By Dennis Garcia
In my first pastorate, I wanted to get a pulse on how our congregation felt about the direction and progress we were making as a church.
A mentor suggested I hand out index cards during a business meeting and on one side, ask people to write down three things they were excited about with the church, and on the other side, write one thing they wish was different.
The next morning, the worship pastor asked me about the feedback on the cards. I immediately shared the top three areas we needed to address and how I thought we needed to approach them.
Then he asked, “What about the other side? What are people excited about?” I had no idea. I never even looked at the other side. The only thing that concerned me was what we needed to do to improve and grow.
Dino Senesi, author and Send Network Coaching Director and the North American Mission Board, said, “Leaders are pathologically disappointed.”
I know this is true in my life, and I believe it to be true for most driven leaders. We’re constantly looking for ways to improve.

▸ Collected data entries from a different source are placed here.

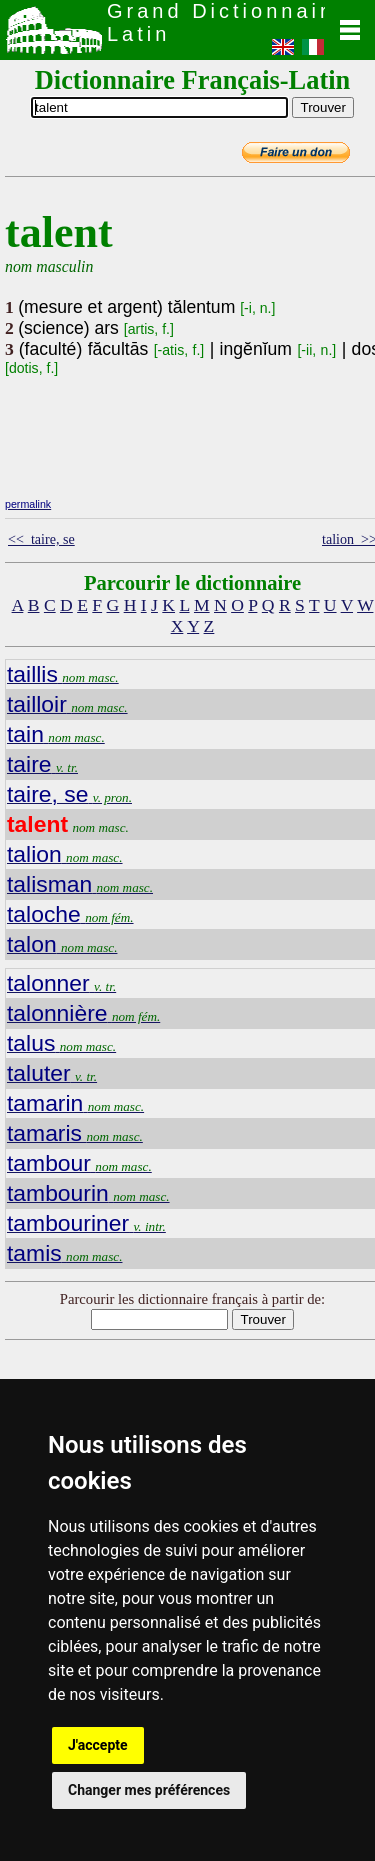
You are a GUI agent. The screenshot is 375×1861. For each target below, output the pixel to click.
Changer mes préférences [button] (149, 1790)
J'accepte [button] (98, 1745)
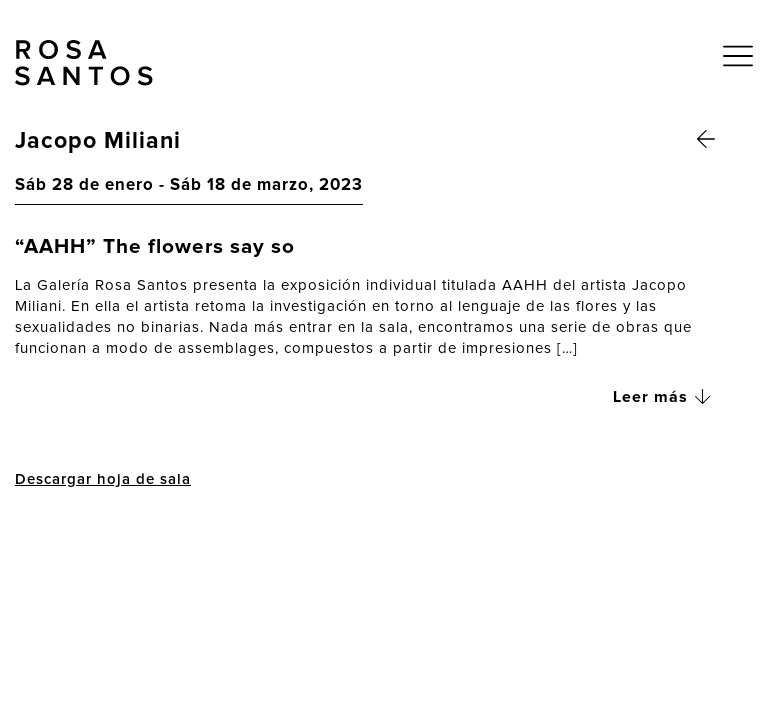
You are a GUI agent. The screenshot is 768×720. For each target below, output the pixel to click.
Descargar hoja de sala (103, 479)
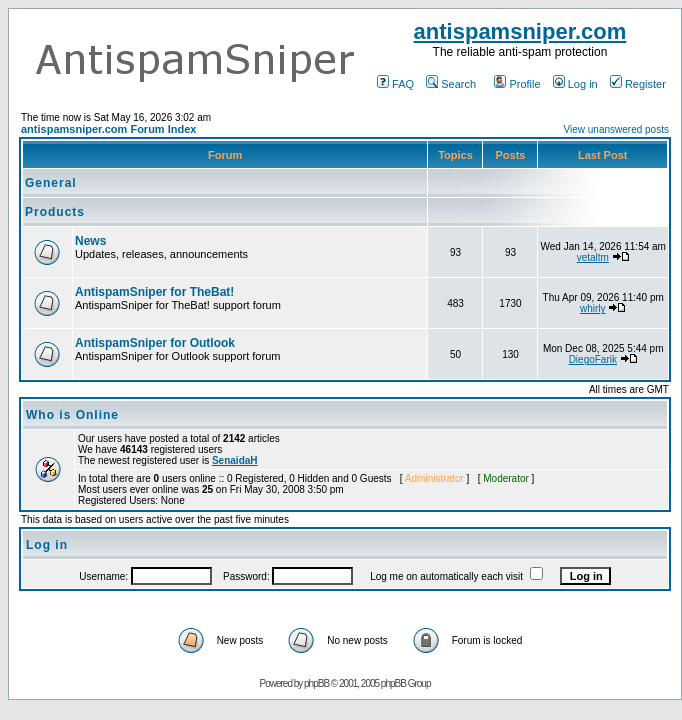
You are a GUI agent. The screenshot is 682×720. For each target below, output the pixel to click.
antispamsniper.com (520, 31)
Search (451, 84)
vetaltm (593, 257)
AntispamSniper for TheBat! (154, 292)
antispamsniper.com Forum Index (108, 129)
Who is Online (72, 415)
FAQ (395, 84)
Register (638, 84)
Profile (517, 84)
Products (55, 212)
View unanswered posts (616, 129)
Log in (575, 84)
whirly (593, 308)
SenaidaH (235, 460)
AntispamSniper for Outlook (155, 343)
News (90, 241)
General (51, 183)
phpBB (316, 683)
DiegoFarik (593, 359)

My wife gets rather annoyed with me when we visit other churches because I’m always looking for things that could be better. This constant drive for bigger and better can be a great asset, but left unchecked, it’s also a tremendous liability.
There’s good news, however. There are actions we can take to help keep our pathological disappointment from turning us into constant cynics.
Here are five practices that have helped me over the years.
1. Remember the Gospel.
Many times, the quest for better is deeply rooted in the idea that our worth and value come from our success as leaders. This is antithetical to the gospel.
Our value comes not from what we do but from what Jesus has already done on the cross. Our value comes from our position in Christ, not from our performance.
When we’re pathologically disappointed, we need to look inward and remind ourselves our best efforts will never earn God’s favor. We’re favored because we’re in Christ.
2. Pause and Reflect.
Take some time to pause and reflect on where God was obviously active throughout your day. Take a moment to review each day through the lens of God’s activity.
When we pause and see God is at work in our lives, it pushes back the feelings of disappointment and allows us to develop an attitude of gratitude. It should encourage us when we see God at work.
3. Keep A Gratitude Journal.
A gratitude journal helps us see and appreciate all that’s going well. When I’ve practiced this discipline, I’d usually spend 2-3 minutes each night making a list of people, events, and things for which I was grateful.
Making this a regular part of your life keeps you from only focusing on the areas of your life that need improvement.
4. Celebrate the Wins.
One of the questions my mentor asks every time we meet is, “What’s going well for you?” This question forces me to pause, recognize, and celebrate the good things that are happening.
When evaluating a worship service, a sermon, a ministry program, or even the church at large, we must take time to ask, “What went well?”
5. Redefine Success.
Kingdom success isn’t measured by results but by inputs. In the church world, we typically view success in terms of attendance, baptisms, and budget.
Success in God’s eyes, however, is measured by faithfulness. When we see our lives through God’s eyes, it keeps our perspective pure.
As church leaders, we must never get complacent and settle for the status quo. It’s equally wrong, however, to fail to appreciate the journey that brought us to this point and, in doing so, fail to recognize what God is doing moment by moment.
In our constant desire for excellence, let’s not become critical to a fault.